Aiden lifted his hands in surrender. “Stopping, sorry.”

Elliott gave in to the urge and wrapped his arms around Aiden’s waist, resting his cheek on Aiden’s shoulder and murmuring into the soft fabric covering his warm skin. “This is happening. Something’s changed, and I’m not ignoring it or denying it, but give me some time to deal with it. Let me bring it up when I’m ready. Okay?”

“Of course.” Aiden took Elliott’s face in his hands and kissed him, just once, gently. “I’ll wait patiently.”

It was reckless, Elliott acknowledged as he lunged in for a deeper kiss, a long and slow one. The choices he was making—mostly, his daydreaming of a perfect outcome—would have consequences, eventually.

But fuck, he didn’t want to think about them. Not when Aiden’s hands were stroking up his sides and down the length of his back so tenderly, like he could memorize every inconsequential nonerogenous zone.

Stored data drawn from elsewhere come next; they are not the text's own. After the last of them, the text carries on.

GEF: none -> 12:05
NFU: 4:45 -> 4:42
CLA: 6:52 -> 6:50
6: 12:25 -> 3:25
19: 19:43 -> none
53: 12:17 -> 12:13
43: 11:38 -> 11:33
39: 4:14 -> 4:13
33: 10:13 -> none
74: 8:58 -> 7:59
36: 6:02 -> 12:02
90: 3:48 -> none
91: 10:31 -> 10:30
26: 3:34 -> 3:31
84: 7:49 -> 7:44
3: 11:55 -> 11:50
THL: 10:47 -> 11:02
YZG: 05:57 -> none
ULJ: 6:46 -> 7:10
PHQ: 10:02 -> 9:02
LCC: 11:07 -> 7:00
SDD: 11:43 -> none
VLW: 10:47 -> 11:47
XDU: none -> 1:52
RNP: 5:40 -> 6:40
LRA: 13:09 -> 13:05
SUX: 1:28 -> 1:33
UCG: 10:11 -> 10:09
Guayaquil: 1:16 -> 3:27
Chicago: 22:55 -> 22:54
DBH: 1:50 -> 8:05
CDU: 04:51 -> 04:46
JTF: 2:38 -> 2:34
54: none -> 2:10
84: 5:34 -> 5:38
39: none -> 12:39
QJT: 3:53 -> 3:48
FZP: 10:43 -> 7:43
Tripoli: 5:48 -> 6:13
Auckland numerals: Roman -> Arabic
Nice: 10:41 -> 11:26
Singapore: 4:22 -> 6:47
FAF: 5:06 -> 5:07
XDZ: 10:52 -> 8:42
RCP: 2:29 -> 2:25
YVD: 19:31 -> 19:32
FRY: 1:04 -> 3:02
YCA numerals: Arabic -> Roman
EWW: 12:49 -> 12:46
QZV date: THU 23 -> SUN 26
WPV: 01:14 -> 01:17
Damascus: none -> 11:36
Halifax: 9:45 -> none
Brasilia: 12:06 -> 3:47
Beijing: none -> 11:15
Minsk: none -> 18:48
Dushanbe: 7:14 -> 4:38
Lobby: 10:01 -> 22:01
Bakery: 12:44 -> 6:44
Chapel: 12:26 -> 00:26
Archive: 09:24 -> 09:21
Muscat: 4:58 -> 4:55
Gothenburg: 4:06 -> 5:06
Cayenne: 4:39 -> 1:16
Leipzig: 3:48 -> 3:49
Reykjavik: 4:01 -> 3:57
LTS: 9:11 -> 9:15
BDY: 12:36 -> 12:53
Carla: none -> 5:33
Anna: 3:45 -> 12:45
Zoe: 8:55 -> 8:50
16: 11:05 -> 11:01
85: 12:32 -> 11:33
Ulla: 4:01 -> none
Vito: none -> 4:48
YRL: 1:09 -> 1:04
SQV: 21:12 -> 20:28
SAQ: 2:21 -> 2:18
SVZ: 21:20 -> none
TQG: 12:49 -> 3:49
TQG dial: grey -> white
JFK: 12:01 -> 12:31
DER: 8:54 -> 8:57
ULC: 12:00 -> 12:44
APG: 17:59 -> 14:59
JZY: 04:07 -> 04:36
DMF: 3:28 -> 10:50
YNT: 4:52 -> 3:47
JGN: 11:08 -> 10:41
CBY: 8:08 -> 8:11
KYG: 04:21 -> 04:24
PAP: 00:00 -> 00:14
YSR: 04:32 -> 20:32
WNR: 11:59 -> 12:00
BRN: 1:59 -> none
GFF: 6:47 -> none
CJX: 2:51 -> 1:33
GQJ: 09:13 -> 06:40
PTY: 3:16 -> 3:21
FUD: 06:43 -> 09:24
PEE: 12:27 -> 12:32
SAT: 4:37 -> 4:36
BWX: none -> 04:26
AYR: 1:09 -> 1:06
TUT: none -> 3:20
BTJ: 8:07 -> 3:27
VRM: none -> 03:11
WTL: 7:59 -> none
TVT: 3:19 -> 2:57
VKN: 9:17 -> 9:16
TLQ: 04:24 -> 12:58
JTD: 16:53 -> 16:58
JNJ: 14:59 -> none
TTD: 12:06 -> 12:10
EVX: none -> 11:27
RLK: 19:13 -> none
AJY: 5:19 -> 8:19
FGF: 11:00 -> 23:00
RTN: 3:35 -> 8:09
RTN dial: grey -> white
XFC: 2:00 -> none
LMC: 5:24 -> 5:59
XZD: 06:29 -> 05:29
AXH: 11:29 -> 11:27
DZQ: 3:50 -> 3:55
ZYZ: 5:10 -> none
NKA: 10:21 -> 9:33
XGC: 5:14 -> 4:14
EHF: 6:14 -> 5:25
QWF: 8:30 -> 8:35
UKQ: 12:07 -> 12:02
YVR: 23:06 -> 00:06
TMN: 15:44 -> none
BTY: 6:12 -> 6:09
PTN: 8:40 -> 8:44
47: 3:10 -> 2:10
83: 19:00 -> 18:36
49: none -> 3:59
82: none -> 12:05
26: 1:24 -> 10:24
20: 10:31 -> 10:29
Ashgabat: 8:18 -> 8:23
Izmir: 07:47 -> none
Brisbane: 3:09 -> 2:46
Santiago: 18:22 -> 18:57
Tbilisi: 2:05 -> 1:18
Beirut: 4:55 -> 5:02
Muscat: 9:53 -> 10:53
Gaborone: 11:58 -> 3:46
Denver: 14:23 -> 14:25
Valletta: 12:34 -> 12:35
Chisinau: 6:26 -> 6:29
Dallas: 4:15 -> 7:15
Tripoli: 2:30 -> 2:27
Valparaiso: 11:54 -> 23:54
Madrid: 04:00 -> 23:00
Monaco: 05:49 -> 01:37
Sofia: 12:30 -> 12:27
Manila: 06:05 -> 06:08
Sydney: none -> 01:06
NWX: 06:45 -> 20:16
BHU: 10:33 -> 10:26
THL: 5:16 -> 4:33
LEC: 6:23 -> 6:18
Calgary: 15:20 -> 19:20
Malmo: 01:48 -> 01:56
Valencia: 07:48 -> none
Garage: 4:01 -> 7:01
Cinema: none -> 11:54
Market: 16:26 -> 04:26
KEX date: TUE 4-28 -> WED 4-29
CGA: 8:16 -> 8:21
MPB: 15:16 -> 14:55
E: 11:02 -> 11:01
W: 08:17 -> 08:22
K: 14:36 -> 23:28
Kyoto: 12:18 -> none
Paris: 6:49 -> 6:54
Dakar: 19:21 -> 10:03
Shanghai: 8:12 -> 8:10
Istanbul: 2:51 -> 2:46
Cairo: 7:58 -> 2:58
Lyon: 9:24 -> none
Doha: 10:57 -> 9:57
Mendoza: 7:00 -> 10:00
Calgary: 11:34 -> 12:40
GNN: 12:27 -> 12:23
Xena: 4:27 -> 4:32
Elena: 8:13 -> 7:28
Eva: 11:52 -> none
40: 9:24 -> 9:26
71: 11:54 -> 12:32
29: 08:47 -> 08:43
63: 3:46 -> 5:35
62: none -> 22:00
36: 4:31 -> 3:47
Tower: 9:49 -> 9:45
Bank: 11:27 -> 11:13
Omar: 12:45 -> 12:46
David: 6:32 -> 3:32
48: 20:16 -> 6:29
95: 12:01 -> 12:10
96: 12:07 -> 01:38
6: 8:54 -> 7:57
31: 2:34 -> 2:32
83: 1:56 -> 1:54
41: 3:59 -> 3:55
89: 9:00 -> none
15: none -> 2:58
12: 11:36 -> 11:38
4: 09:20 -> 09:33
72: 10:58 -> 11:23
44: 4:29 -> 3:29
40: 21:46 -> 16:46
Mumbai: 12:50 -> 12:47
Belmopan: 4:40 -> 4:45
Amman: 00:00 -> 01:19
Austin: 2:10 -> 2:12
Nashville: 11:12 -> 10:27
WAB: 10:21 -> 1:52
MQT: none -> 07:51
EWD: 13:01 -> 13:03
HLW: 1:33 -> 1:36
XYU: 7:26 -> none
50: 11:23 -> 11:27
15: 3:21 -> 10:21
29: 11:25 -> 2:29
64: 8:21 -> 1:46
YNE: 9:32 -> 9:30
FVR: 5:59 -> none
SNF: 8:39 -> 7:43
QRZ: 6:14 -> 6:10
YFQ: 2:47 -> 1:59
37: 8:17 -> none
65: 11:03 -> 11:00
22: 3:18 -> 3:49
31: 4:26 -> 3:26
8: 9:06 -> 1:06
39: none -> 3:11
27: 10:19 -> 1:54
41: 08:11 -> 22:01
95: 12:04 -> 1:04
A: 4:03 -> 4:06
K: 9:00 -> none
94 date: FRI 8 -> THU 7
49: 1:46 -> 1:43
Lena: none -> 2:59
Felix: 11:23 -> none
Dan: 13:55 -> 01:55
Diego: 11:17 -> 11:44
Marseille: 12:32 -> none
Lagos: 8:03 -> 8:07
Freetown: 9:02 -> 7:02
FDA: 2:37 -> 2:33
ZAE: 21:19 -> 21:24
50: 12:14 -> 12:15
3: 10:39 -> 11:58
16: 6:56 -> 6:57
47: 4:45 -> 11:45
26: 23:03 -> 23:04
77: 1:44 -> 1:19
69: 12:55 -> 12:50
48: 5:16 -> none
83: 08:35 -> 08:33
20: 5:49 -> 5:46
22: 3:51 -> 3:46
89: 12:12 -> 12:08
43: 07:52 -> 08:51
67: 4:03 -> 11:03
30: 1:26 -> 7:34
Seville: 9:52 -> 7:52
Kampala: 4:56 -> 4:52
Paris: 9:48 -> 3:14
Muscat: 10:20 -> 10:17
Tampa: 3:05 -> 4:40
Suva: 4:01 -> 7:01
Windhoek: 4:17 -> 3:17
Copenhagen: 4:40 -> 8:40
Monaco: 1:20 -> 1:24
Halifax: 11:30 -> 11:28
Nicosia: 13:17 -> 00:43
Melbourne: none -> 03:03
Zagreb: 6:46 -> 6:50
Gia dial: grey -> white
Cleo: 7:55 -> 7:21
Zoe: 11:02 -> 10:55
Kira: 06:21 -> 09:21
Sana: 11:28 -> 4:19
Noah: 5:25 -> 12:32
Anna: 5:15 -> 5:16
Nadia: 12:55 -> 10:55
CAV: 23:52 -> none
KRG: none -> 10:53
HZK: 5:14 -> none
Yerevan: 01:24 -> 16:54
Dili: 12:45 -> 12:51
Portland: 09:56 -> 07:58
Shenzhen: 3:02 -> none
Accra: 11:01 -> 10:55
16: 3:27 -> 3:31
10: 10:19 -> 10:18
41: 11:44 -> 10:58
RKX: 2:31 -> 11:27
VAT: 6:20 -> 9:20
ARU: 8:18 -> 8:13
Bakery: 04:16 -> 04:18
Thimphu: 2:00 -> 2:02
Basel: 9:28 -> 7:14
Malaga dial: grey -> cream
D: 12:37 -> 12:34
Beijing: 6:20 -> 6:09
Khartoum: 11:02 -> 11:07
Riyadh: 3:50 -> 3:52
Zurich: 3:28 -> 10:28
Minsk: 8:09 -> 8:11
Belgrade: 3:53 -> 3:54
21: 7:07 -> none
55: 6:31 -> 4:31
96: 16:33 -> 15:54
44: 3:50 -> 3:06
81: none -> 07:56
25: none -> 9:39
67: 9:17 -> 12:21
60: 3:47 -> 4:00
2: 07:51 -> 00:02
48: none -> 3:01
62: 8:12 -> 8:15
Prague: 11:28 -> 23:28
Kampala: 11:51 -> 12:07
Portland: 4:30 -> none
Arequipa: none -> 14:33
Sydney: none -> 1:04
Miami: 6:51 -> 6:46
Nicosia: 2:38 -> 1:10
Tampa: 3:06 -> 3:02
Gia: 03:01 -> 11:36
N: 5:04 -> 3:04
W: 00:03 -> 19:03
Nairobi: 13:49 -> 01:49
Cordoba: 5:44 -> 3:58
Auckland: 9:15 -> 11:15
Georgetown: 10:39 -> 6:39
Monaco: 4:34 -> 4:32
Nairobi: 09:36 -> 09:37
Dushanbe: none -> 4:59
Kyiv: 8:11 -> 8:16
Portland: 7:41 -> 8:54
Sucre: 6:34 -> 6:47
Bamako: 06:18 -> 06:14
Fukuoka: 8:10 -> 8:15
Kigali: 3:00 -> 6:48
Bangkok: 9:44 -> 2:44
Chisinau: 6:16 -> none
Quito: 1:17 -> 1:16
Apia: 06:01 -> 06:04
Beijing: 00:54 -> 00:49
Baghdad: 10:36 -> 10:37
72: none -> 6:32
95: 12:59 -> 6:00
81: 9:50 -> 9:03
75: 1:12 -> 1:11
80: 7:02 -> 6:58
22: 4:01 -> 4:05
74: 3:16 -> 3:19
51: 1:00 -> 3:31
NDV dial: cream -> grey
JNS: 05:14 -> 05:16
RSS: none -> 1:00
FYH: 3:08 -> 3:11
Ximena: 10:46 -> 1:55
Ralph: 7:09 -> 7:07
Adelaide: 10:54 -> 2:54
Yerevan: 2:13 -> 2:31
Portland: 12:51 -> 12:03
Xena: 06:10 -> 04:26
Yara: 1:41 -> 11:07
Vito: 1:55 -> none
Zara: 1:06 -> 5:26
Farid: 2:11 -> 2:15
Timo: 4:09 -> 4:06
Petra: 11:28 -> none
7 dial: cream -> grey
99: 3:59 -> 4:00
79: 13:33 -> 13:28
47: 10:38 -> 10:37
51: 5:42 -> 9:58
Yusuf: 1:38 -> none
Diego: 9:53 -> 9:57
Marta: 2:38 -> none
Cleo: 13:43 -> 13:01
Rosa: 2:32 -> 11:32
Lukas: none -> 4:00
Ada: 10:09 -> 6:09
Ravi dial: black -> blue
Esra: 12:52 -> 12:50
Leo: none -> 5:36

He wanted more Sundays like this, so Aiden could press him into the couch and touch him all over to make up for the days between visits. More nights when he slept over and didn’t watch the clock. Whether he would allow himself to have these things in the long-term was a question he didn’t want to think about, let alone answer.

It was the beginning of the month. He had about thirty days before Aiden would pay him again. He’d decide before then whether he wanted to stick to the status quo or . . . do what exactly? Be with Aiden for real, no paycheck involved, but not have enough money for next year to help his dad keep the house he’d grown up in?

A little under a month, he thought as Aiden’s mouth whisked away his brain power. A month to decide in which way he was going to ruin this fragile, ephemeral feeling he didn’t want to call love.